From: [identity profile] seperis.livejournal.com Date: 2008-10-17 05:49 am (UTC)
Rodney would. "AS LONG AS I HAVE A HEARTBEAT I AM ELIGIBLE. BRING ME TO THE STASIS CHAMBER UNTIL I WIN." I mean, cryogenics could change the face of Nobel Awards forever.

"He was frozen fifty years ago!"

"HE IS STILL VIABLE!"

Re: Nobel Prize

From: [identity profile] jx-walker.livejournal.com Date: 2008-10-17 05:51 am (UTC)
Giggle, Giggle.

"HE IS STILL VIABLE!"
I can see the vid playing over and over in front of his stasis chamber. "Wake me up when the Nobel idiots call and not before!"

From: [identity profile] porntestpilot.livejournal.com Date: 2008-10-17 05:31 am (UTC)
I wrote out a treatise on how they award the Nobel, but I doubt you're interested. It's complicated how they pick and choose, and I don't think it's a system that makes anyone happy.

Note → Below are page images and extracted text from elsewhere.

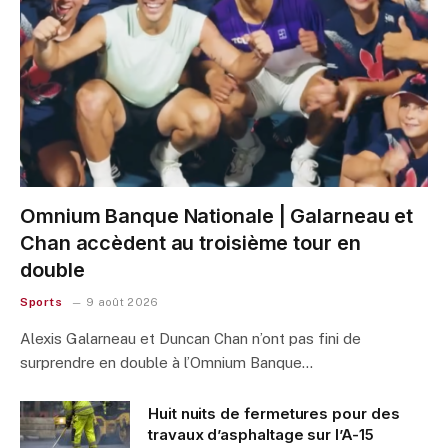
Omnium Banque Nationale | Galarneau et
Chan accèdent au troisième tour en
double
Sports
9 août 2026
Alexis Galarneau et Duncan Chan n’ont pas fini de
surprendre en double à l’Omnium Banque…
Huit nuits de fermetures pour des
travaux d’asphaltage sur l’A-15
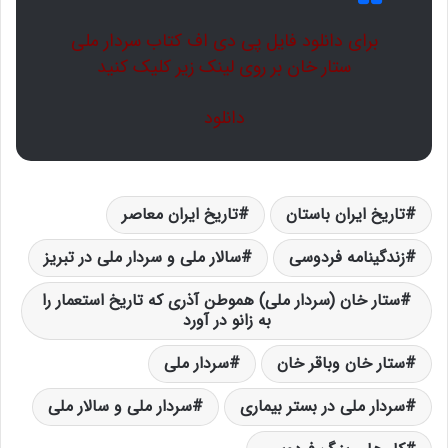
برای دانلود فایل پی دی اف کتاب سردار ملی
ستار خان بر روی لینک زیر کلیک کنید
دانلود
تاریخ ایران باستان
تاریخ ایران معاصر
زندگینامه فردوسی
سالار ملی و سردار ملی در تبریز
ستار خان (سردار ملی) هموطن آذری که تاریخ استعمار را
به زانو در آورد
ستار خان وباقر خان
سردار ملی
سردار ملی در بستر بیماری
سردار ملی و سالار ملی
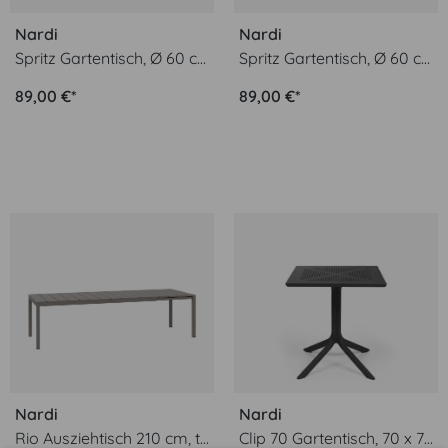
Nardi
Nardi
Spritz Gartentisch, Ø 60 cm, weiß
Spritz Gartentisch, Ø 60 cm, rosso
89,00 €*
89,00 €*
Nardi
Nardi
Rio Ausziehtisch 210 cm, tortora
Clip 70 Gartentisch, 70 x 70 cm, anthrazit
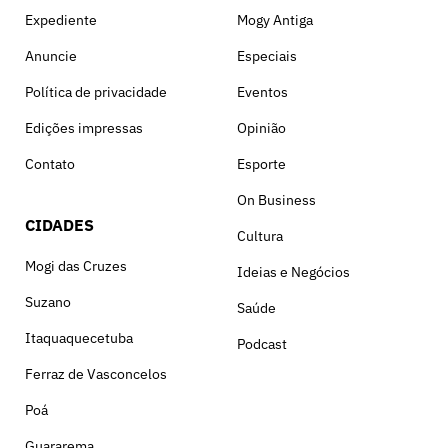
Expediente
Mogy Antiga
Anuncie
Especiais
Política de privacidade
Eventos
Edições impressas
Opinião
Contato
Esporte
On Business
CIDADES
Cultura
Mogi das Cruzes
Ideias e Negócios
Suzano
Saúde
Itaquaquecetuba
Podcast
Ferraz de Vasconcelos
Poá
Guararema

Horace "Eww, American Literature Yucky" Engdahl's inspirational and unique viewpoint that, I'm utterly sure, had no bearing on this year's objective choice

I still don't really feel this was well confirmed to be accurate. England does publish more books, and near half of the books in Germany are translations - but I wasn't overwhelmed with the work of this year's winner. [I read it in French - unclear about translation availability.] I've noticed most chains have foreign languages sections/translated sections.

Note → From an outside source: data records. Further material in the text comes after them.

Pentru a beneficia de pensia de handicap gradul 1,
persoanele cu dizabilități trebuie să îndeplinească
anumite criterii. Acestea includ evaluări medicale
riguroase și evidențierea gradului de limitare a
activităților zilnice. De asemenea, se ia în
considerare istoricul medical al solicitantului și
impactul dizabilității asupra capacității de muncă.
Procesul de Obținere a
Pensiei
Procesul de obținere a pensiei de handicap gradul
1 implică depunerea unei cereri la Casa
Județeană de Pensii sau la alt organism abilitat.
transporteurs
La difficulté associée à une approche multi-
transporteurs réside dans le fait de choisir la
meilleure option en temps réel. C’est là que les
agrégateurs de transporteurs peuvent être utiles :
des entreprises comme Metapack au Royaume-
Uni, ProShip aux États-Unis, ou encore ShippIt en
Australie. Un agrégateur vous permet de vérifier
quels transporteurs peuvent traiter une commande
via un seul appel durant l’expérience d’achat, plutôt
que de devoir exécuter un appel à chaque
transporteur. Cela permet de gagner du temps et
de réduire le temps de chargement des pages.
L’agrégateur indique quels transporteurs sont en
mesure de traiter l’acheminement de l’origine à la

I think it's more due to physical approximation and political interaction that Europeans talk to each other more than we talk to them. It's a big deal to make a cross-ocean flight to attend conferences. I know people do it quite frequently, but it's still an investment. Most of the YA authors I've seen still come over this direction to come to ours though.

From: [identity profile] seperis.livejournal.com Date: 2008-10-17 05:40 am (UTC)
There's expectation of bias--as people, there's no way to get around that. Then there's stating deliberate exclusion of an entire country, which I find both crass and problematic. It's one thing to say, for example, I did not care for the current crop of shortlisted American authors. It's another thing to dismiss a country's entire literary population offhand. Because it's the US, it's considered far more acceptable than him dismissing the continent of Africa, or the entirety of China, which I'd find equally offensive. There's a massive line between "This crop of authors doesn't work for me" and "This country doesn't work for me."

From: [identity profile] porntestpilot.livejournal.com Date: 2008-10-17 05:52 am (UTC)
I agree with that. We do get shunted to the side frequently because it's almost trendy to be anti-american. That behavior isn't acceptable.